The former chief of the Yekooche First Nation says a recall petition which removed him from office in January is illegal.
Mathew Joseph was elected chief for a four-year term in January 2018, but on Jan. 31 he was presented a letter by members of the Yekooche council saying there was a successful recall petition against him. A by-election has been scheduled for Feb. 24 to fill the vacant position.
"I've been illegally removed. Two councillors and the financial director have orchestrated a recall petition. There is no basis for a by-election, I am still the chief of the Yekooche," Joseph said during a press conference outside the Yekooche finance office in Prince George on Friday morning. "The (chief) electoral officer and RCMP have been informed of this process."
Under Section 15 of the Yekooche First Nation Election Code, for a recall petition to succeed it must be signed by 40 per cent of the eligible voting members in the First Nation.
"The petition that prompted my recall has just nine signatures of community members," Joseph said.
The First Nation has about 230 total members, including children, he said.
Joseph was joined by current councillor Allan Joseph, former councillor Melissa Joseph and several community members.
Melissa Joseph said she was also subject to a recall petition, but wasn't reelected in January during mid-term elections.
Mathew Joseph said he believes the recall petition started after he and the other councillors voted to have a forensic audit conducted of the First Nation's financial records, after then band manager discovered financial irregularities in the books.
A group of community members called for the band manager to be fired, but he and the other members of council supported the band manager and refused to dismiss them, he said.
However, Yekooche Councillors Partner Schielke and Miranda Joseph said it was Mathew Joseph who was engaged in financial irregularities.

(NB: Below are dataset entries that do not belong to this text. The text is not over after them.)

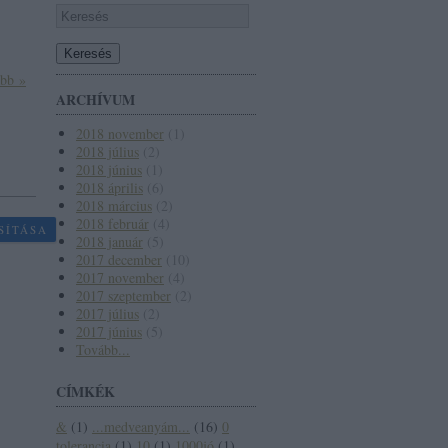
ább »
ARCHÍVUM
2018 november
(
1
)
2018 július
(
2
)
2018 június
(
1
)
2018 április
(
6
)
2018 március
(
2
)
2018 február
(
4
)
SÍTÁSA
2018 január
(
5
)
2017 december
(
10
)
2017 november
(
4
)
2017 szeptember
(
2
)
2017 július
(
2
)
2017 június
(
5
)
Tovább
...
CÍMKÉK
&
(
1
)
...medveanyám...
(
16
)
0
tolerancia
(
1
)
10
(
1
)
1000jó
(
1
)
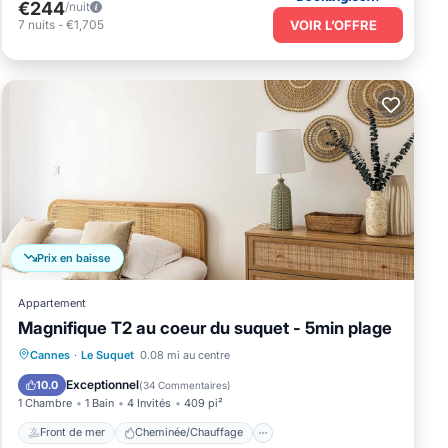
€244
/nuit
VOIR L’OFFRE
7
nuits
-
€1,705
Prix en baisse
Appartement
Magnifique T2 au coeur du suquet - 5min plage
Front de mer
Cheminée/Chauffage
Cannes
·
Le Suquet
0.08 mi au centre
Vue sur l’océan
Vue
Exceptionnel
10.0
(
34 Commentaires
)
1 Chambre
1 Bain
4 Invités
409 pi²
Front de mer
Cheminée/Chauffage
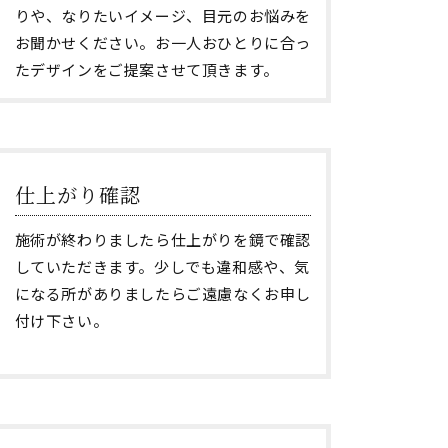
りや、なりたいイメージ、目元のお悩みを
お聞かせください。お一人おひとりに合っ
たデザインをご提案させて頂きます。
仕上がり確認
施術が終わりましたら仕上がりを鏡で確認
していただきます。少しでも違和感や、気
になる所がありましたらご遠慮なくお申し
付け下さい。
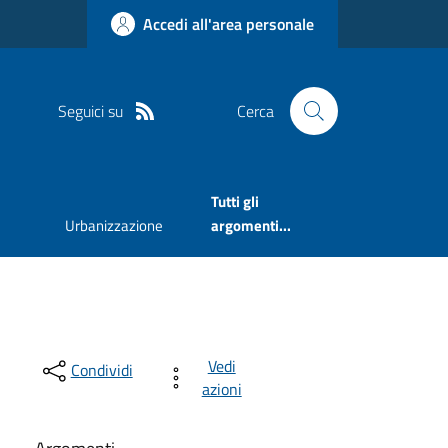
Accedi all'area personale
Seguici su
Cerca
Tutti gli
Urbanizzazione
argomenti...
Vedi
Condividi
azioni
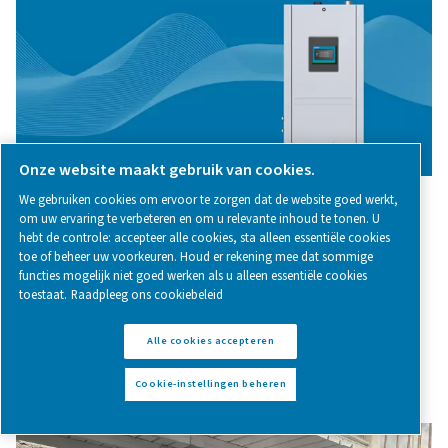
Laboratoria en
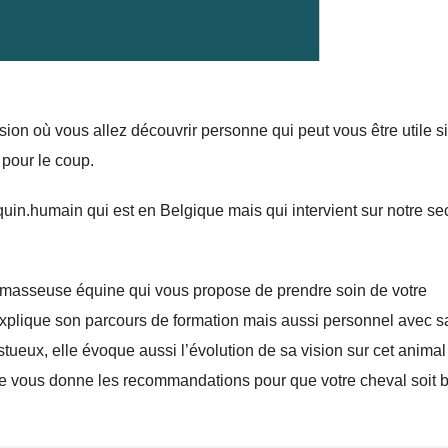
on où vous allez découvrir personne qui peut vous être utile s
pour le coup.
in.humain qui est en Belgique mais qui intervient sur notre se
 masseuse équine qui vous propose de prendre soin de votre
plique son parcours de formation mais aussi personnel avec s
tueux, elle évoque aussi l’évolution de sa vision sur cet animal
e vous donne les recommandations pour que votre cheval soit 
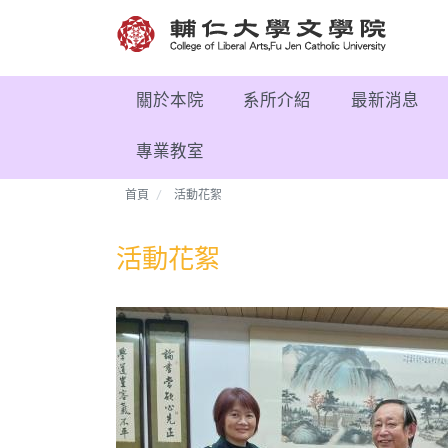
關於本院
系所介紹
最新消息
專業教室
首頁
活動花絮
活動花絮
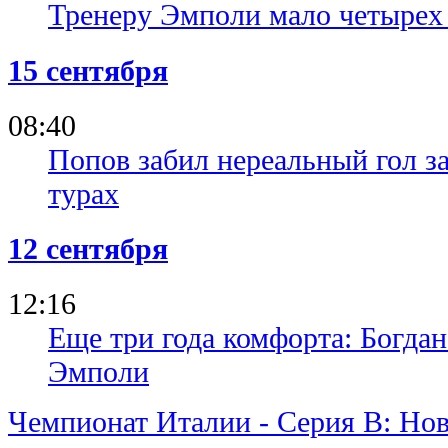
Тренеру Эмполи мало четырех 
15 сентября
08:40
Попов забил нереальный гол з
турах
12 сентября
12:16
Еще три года комфорта: Богда
Эмполи
Чемпионат Италии - Серия В: Но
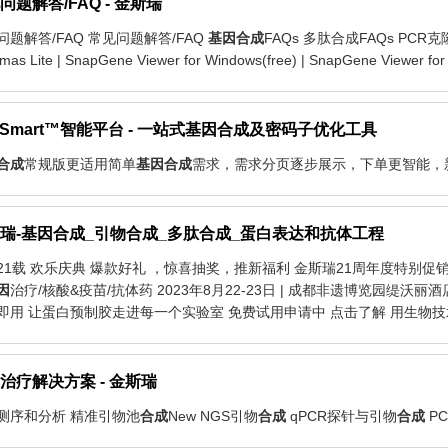
问题解答/FAQ - 金斯瑞
问题解答/FAQ 常见问题解答/FAQ
基因
合成
FAQs 多肽合成FAQs PCR克
mas Lite | SnapGene Viewer for Windows(free) | SnapGene Viewer for
nSmart™智能平台 - 一站式
基因
合成
及密码子优化工具
合成
常规版更适用简单
基因
合成
需求，需求分页逐步展示，下单更智能，新客推
瑞-
基因
合成
_引物合成_多肽合成_蛋白表达和抗体工程
21载 欢乐庆典 爆款好礼 ，惊喜抽奖，推新福利 金斯瑞21周年度特别促销活动
因
治疗/核酸&疫苗/抗体药 2023年8月22-23日 | 成都非遗博览园缇沃丽
即用 让蛋白预制胶走进每一个实验室 免费试用申请中 点击了解 用生物技术
治疗解决方案 - 金斯瑞
测序和分析 精准引物池
合成
New NGS引物
合成
qPCR探针与引物
合成
PC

"The person who filed for the petition is my niece," Schielke said. "(Mathew Joseph) been using the band Visa as a personal (credit) card. It's supposed to be used for band business... and emergencies. It's not supposed to be used to buy groceries or be buying lumber (for personal use)."
Schielke provided The Citizen with an image showing the letter presented Mathew Joseph removing him from office.
"This recall petition was verified by Yekooche First Nation Electoral Officer, Susan Barfoot, on January 29, 2020 and a by-election will be called in accordance with Section 11 of the YFN Election Code," the letter said. "In accordance with Section 15.4 of the YFN Election Code, you no longer hold a valid position on Council, and are no longer permitted to represent yourself as the Chief of Yekooche First Nation."
Barfoot told him 64 signatures would be needed to reach the 40 per cent threshold of eligible voting members, Schielke said, and the recall petition had 68 valid signatures.
The eight names on the letter presented to Joseph were simply witnesses who verified the letter had been delivered, Schielke added.
"Signing the petition is supposed to be anonymous," he said.
Joseph has asked to see the list of signatures, but the electoral officer can't provide those names to protect the petition signers from potential intimidation, Schielke said.
The remaining councillors have been trying to conduct the by-election process and council business as openly and transparently as possible, he added, and Yekooche members are welcome to attend council meetings.
"There is nothing for us to be hiding," he said.
Councillor Miranda Joseph said if Mathew Joseph questions the validity of the recall petition, he should challenge it in court.
"We have followed the process," she said. "The electoral officer checked the signatures and said we reached the 40 per cent."